Result panel shows Imported 4 — 4 created, 0 updated, 0 skipped, 0 failed. Close the dialog; the four keys now render in the table with state badge New.

The ICU expression in welcome.body passes validation because it declares an other branch for the plural argument. If you had written {count, plural, one {# message}}, the import would have landed that row in errors[] with code INVALID_ICU_TEMPLATE and kept the other three clean rows. Try it.

More detail: Product → Imports and exports.

7. Translate a cell

Click into any value in the Translation column. Edit it. Blur (Tab out or click elsewhere) or press ⌘↵ (macOS) / Ctrl↵ (Win/Linux) to save. The state badge flips from EmptyDraft.

Inline errors show under the textarea if the ICU fails to parse. Press Escape to revert to the server value.

8. Export back out

Click Export on the Keys tab.

  1. Language: en. Shape: FLAT. Leave namespace + tags + minState blank.
  2. Click Download. Browser saves web-app-en-flat.json:

     {
       "nav.signIn": "Sign in",
       "nav.signOut": "Sign out",
       "welcome.title": "Welcome back, {name}",
       "welcome.body": "You have {count, plural, one {# new message} other {# new messages}}."
     }
    

Switch shape to NESTED for:

{
  "nav": { "signIn": "Sign in", "signOut": "Sign out" },
  "welcome": { "title": "Welcome back, {name}", "body": "..." }
}

Both shapes round-trip cleanly — you can import the exported file back in without any information loss.

9. Where the data lives

  • Postgres (translately-pg) holds every table — users, orgs, projects, namespaces, keys, translations, activity.
  • Flyway migrations are in backend/data/src/main/resources/db/migration/.
  • MinIO holds screenshots once Phase 5 lands.

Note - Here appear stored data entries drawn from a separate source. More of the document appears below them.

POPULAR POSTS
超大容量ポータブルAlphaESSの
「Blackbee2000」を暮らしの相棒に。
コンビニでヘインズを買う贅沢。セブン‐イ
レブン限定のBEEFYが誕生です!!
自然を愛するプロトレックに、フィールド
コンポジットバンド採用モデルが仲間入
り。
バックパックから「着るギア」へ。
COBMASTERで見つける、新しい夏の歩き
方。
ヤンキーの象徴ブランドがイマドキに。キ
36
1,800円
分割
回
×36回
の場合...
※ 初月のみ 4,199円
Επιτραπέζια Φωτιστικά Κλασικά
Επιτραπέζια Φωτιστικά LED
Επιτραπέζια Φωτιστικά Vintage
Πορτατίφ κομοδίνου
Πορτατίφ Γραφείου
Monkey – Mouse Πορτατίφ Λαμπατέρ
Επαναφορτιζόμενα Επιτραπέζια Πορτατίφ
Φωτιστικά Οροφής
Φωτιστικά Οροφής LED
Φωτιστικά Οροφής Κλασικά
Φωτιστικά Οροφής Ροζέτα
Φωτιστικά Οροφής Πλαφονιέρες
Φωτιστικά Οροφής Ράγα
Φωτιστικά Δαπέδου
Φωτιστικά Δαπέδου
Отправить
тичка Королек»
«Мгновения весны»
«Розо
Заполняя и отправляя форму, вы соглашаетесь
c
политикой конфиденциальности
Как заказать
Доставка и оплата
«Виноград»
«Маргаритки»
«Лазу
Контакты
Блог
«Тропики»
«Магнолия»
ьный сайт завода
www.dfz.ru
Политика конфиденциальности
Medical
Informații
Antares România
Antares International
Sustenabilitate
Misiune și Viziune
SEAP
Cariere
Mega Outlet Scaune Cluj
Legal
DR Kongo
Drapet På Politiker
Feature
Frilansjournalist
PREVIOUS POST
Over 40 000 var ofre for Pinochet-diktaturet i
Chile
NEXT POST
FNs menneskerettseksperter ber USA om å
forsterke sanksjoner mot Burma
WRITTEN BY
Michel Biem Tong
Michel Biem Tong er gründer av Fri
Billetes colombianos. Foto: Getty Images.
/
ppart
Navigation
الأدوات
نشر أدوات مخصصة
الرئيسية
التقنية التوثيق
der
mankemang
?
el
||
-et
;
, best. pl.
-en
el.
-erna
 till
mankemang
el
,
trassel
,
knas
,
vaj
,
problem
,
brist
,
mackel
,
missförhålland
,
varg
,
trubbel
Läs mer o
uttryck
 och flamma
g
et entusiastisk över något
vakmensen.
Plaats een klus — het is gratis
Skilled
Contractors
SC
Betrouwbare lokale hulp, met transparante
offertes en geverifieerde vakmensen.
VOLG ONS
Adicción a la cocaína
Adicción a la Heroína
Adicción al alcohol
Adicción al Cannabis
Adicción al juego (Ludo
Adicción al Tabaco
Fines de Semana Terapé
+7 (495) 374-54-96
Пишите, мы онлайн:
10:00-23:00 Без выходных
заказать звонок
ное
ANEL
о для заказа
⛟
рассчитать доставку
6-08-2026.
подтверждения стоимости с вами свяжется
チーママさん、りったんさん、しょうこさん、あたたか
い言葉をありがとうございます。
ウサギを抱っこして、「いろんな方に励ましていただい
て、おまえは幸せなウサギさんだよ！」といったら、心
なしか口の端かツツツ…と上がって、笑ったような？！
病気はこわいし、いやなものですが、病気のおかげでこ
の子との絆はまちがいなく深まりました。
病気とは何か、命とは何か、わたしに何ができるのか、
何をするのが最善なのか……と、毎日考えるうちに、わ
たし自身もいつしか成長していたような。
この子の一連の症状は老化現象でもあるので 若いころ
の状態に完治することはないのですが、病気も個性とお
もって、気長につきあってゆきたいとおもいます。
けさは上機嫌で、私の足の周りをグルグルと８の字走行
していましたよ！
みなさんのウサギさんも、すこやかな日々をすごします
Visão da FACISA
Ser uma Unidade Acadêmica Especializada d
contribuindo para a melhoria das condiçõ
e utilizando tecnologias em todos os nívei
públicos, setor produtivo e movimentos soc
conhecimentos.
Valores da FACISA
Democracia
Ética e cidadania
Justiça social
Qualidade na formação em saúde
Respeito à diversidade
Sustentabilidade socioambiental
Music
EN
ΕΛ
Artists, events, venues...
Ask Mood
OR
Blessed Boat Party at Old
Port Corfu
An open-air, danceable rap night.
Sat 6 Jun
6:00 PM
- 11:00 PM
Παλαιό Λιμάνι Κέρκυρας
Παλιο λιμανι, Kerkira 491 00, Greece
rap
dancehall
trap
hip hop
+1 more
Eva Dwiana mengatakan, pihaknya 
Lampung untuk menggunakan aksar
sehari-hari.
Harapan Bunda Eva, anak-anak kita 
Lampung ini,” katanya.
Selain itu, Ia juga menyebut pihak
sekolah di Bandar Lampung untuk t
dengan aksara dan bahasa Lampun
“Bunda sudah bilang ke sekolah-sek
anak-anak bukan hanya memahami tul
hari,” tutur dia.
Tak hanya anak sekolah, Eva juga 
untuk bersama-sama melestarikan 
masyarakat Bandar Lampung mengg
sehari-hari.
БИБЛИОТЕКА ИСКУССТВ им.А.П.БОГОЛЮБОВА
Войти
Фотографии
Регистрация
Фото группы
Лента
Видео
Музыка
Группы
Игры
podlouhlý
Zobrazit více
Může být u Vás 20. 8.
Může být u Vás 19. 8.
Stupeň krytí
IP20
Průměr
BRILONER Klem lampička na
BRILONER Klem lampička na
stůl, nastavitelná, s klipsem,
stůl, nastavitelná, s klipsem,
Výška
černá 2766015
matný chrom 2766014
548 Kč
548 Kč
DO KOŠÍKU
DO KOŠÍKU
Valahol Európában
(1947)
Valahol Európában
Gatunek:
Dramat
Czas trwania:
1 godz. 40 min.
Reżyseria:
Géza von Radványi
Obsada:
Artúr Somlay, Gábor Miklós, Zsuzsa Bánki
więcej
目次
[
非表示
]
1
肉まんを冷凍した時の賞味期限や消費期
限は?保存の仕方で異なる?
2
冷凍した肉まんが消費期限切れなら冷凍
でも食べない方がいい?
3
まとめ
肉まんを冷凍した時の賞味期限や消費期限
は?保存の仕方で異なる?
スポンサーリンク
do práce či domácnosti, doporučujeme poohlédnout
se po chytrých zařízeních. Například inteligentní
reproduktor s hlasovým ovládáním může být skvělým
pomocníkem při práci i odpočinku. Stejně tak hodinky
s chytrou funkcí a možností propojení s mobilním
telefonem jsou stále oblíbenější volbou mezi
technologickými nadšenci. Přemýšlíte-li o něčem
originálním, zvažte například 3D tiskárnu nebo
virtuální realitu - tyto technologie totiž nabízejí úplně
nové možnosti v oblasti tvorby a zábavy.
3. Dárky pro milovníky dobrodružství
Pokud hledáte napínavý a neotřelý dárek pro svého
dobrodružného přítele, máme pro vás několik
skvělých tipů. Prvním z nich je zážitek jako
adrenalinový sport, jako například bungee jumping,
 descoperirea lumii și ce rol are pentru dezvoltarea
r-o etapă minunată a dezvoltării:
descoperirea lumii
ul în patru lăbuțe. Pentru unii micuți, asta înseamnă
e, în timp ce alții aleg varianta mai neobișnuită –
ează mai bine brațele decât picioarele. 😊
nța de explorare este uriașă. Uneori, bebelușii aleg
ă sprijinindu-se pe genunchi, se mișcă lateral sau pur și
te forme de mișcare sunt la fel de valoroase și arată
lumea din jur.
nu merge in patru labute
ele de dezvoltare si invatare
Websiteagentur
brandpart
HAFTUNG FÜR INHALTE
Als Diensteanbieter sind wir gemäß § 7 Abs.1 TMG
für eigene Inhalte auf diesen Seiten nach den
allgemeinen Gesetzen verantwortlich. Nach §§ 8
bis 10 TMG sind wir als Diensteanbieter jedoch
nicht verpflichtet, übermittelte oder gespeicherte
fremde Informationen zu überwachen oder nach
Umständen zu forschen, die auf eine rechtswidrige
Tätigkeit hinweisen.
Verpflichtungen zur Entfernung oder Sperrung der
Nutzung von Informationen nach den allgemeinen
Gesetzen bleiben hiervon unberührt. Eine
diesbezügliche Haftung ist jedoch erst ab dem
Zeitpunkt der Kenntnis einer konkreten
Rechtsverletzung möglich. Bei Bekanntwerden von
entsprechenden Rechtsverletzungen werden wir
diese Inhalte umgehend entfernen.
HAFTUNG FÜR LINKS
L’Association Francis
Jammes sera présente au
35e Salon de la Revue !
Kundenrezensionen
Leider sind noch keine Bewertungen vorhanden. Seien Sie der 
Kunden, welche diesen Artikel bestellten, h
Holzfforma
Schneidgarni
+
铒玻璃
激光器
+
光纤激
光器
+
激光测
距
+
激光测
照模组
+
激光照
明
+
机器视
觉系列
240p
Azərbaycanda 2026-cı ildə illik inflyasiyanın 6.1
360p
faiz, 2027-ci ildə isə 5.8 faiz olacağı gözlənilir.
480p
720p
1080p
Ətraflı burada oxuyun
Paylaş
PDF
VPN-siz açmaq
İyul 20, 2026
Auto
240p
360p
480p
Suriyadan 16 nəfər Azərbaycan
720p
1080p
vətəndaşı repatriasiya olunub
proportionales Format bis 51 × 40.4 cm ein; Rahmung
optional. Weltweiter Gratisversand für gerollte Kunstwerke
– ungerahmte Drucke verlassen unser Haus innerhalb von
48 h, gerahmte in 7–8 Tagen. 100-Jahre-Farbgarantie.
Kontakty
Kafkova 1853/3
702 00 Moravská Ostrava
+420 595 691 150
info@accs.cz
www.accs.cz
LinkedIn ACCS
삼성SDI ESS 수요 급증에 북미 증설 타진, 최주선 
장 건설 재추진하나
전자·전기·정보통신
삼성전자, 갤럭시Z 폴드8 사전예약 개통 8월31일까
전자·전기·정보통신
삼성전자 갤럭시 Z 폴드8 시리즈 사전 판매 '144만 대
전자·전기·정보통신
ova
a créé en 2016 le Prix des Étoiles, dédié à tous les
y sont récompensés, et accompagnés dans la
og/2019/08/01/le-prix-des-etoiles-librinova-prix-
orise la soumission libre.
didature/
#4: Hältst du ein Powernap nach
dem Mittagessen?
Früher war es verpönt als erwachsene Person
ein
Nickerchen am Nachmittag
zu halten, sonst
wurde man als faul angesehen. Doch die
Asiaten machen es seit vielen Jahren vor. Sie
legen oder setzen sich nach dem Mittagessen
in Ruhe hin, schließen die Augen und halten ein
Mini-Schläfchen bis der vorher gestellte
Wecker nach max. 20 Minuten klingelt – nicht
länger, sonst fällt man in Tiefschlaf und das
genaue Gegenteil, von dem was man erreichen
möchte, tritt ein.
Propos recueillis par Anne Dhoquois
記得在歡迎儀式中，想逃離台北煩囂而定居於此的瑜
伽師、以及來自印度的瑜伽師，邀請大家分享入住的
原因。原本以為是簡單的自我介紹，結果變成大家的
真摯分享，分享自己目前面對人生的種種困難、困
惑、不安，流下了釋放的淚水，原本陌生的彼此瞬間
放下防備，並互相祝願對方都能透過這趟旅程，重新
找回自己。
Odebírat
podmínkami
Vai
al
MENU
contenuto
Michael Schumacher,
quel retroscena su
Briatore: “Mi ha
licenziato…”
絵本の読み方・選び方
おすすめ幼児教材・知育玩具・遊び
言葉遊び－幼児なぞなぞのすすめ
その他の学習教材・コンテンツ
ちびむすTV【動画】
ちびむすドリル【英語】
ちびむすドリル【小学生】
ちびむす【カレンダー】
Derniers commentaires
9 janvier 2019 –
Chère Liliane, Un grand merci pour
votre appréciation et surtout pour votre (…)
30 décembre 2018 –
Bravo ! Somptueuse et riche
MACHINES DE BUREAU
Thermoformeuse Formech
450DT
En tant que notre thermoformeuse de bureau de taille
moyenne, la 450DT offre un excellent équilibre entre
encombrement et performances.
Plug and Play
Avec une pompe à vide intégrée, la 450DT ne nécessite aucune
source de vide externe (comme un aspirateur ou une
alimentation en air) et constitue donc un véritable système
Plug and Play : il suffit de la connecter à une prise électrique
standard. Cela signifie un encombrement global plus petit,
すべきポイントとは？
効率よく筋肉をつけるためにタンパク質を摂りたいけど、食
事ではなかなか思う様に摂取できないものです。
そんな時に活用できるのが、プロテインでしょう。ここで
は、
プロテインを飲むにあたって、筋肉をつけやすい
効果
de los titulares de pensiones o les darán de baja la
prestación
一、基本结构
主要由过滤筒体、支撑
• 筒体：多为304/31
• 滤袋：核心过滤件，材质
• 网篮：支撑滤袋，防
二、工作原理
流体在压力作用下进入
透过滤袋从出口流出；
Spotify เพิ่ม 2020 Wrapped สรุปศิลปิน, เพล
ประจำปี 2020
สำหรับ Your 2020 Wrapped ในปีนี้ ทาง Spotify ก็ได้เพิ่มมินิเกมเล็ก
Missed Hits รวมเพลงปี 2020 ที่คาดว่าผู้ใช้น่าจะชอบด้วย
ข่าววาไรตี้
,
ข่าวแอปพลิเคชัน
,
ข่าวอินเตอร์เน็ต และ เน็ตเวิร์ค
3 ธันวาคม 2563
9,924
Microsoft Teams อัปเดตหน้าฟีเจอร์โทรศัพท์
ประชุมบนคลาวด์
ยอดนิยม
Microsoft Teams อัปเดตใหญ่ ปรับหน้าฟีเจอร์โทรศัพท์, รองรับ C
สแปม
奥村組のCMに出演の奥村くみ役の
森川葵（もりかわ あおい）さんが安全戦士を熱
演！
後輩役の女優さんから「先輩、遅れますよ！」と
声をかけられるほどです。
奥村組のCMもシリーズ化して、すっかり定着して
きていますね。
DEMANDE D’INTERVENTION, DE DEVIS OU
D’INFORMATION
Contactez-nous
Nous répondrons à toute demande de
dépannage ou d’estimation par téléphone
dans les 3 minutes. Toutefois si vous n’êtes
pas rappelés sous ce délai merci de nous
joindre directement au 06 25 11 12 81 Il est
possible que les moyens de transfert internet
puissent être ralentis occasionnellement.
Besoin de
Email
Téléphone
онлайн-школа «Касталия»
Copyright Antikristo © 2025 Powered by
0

Empty today.
  • Redis caches nothing critical yet — Phase 4+ uses it for rate limits and AI-suggestion memoisation.

Drop the stack (docker compose down -v wipes volumes) to reset to a clean slate.


Skip the build

If you don’t want to compile anything:

docker compose up -d
# Pull the backend + webapp images
docker run -d --name translately-backend --network host \
  ghcr.io/pratiyush/translately-backend:v0.3.0
docker run -d --name translately-webapp --network host -p 5173:8080 \
  ghcr.io/pratiyush/translately-webapp:v0.3.0

Images are published automatically on every signed release tag. See release.yml.


Next steps

  • Configure CI: hook Translately into your repo’s build. Create an API key with imports.write + exports.read, add it to your CI secrets, call POST /imports/json on every merge — see api/imports-and-exports.md.
  • Harden before you expose: read the hardening checklist. Generate your own JWT keypair, Argon2 password, crypto master key.
  • Add an operator: invite a teammate via the Org → Members tab (role change only — invite-by-email lands with Phase 7 SSO).
  • Wait for AI: Phase 4 (v0.4.0) adds bring-your-own-key translation suggestions. The platform works end-to-end without it; AI is additive.

Troubleshooting

Symptom Likely cause Fix
Backend fails on boot with Flyway migration checksum mismatch You rolled back a branch that had a migration. docker compose down -v to wipe; docker compose up -d; restart backend.
Import returns 404 Language not found Project has target languages configured and you tried to import a different tag. Either import into one of the configured tags or remove the ProjectLanguage row (no UI yet — hit the DB).
Editor shows INVALID_ICU_TEMPLATE on a value you think is clean ICU is picky about { / } / apostrophes. Wrap literal braces as ' / '. See Architecture → ICU validation.
Webapp shows “Couldn’t load organizations” on /orgs Backend not running or token expired. Check http://localhost:8080/q/health; sign out + sign back in.

Full error catalogue: api/errors.md.